Earth Ch’i and the Living Landscape Energy Flows of the Earth

As an entity, our planet contains its own type of energy, or earth ch’i, whose measurement forms the basis of feng shui practice. We go in search of this elemental energy

The landscape that surrounds us is as much a living, breathing part of the world as we are. Ch’i, or the breath of life, is energy that is active at every level in the universe from the smallest vein in the body to the vast expanse of the solar system. In fact, there is nothing that could stay alive without its presence.

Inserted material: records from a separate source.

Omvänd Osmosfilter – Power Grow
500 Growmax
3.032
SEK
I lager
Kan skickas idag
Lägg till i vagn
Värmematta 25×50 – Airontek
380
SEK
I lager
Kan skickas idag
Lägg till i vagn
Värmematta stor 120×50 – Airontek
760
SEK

Within human beings, it is the energy that flows through the acupunc­ture meridians of the body. In the earth itself it takes the form of invisible underground currents and the energy flowing through water and, above the surface, that carried by the wind.

Ch’i in all its Forms

It is important to recognise that ch’i exists in many forms and varies at different points in time. In fact, it is the changing nature of this energy that gives rise to the abundant diversity of life on earth. According to the Chinese, ch’i can be broken down into three main categories. First of all, there is earth ch’i (ti ch’i), otherwise known as host ch’i, whose ‘pulse’ runs through the earth and along its watercourses.

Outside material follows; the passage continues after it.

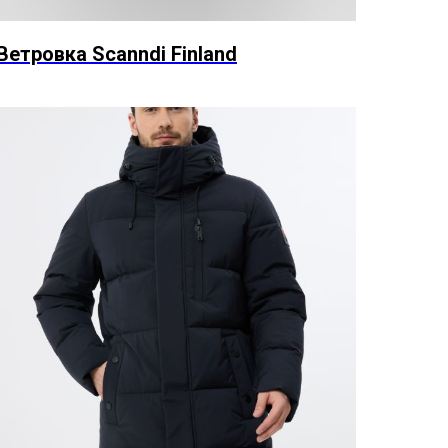
Ветровка Scanndi Finland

Secondly, there is heaven ch’i (t’ien ch’i), or guest ch’i, which is tied up with the regular cosmic cycle of seasons and may overule the effect of earth ch’i. And thirdly, there is weather ch’i which has five components – rain, fine weather and sunshine, heat, cold and wind. These interchangeable elements act as a mediating factor between earth and heaven ch’i and sometimes they may even have some small influence over both.

Earth Ch’i

Traditionally, feng shui practitioners endeavoured to understand the continual, yet irregular, accumulation of earth ch’i at certain points in the land. By using the lo p’an compass, they found that energy levels in the earth differed from place to place, from direction to direction and also through time. Flat open spaces for example, have totally different energy

levels to deep valleys or mountain ranges. In fact, each landform configuration, from rivers to valleys, is associated with its own particular type of energy. Fast-flowing, shallow streams and rivers disperse ch’i, as do mountains and hills that are exposed to strong winds.

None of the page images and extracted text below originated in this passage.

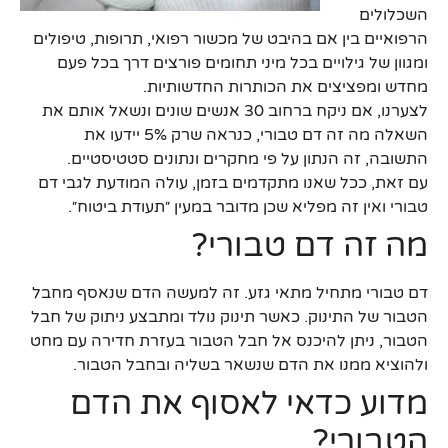
השכלולים
הרפואיים בין אם בהיבט של מכשור רפואי, תרופות, טיפולים
ומגוון של גילויים בכל מיני תחומים פורצים דרך בכל פעם
מחדש ומפציצים את הכותרות החדשותיות.
לצערנו, אם ניקח ברחוב 30 אנשים שונים ונשאל אותם את
השאלה מה זה דם טבורי, כנראה שרק 5% יידעו את
התשובה, זה הנתון על פי מחקרים ונתונים סטטיסטיים.
עם זאת, ככל שאנו מתקדמים בזמן, עולה המודעת לגבי דם
טבורי ואין זה מפליא שכן מדובר במעין ״תעודת ביטוח״.
מה זה דם טבורי?
דם טבורי מתחיל מתאי גזע. זה למעשה הדם שנאסף מחבל
הטבור של התינוק. כאשר תינוק נולד ומתבצע ניתוק של חבל
הטבור, ניתן להיכנס אל חבל הטבור בעזרת חדירה עם מחט
ולהוציא ממנו את הדם שנשאר בשליה ובחבל הטבור.
מדוע כדאי לאסוף את הדם
הטבורי?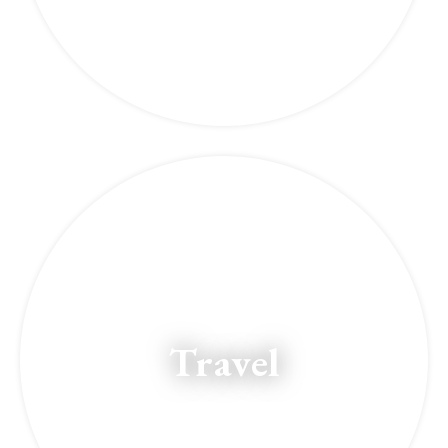
Travel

On the other hand, pools of water and low-lying valleys encourage ch’i to stay and are sources of peace and quiet. These places are where the energy is strongest.

In feng shui, the 12 Earthly Branches reflect the movement patterns of earth ch’i. Each one of the Branches represents a point in time in the yearly seasonal cycle. When combined with the 10 Heavenly Stems, which chart the course of human life from birth right through to death, the Chinese were able to measure both time and space with an astonishing level of accuracy (see pages 84-85 and 12 Earthly Branches).

In Search of the Dragon’s Lair

By pinpointing where the favourable flows of ch’i are, feng shui practioners are able to identify the best sites to locate houses, grave sites, villages and even whole cities. The picturesque phrase for this is tapping the ‘veins of the dragon’.

By using observation techniques as well as divinational tools such as the lo p’an compass, one can locate where the major sources of beneficial earth ch’i have gathered. These points are, in feng shui terms, the most auspicious sites for those who choose to live or work there.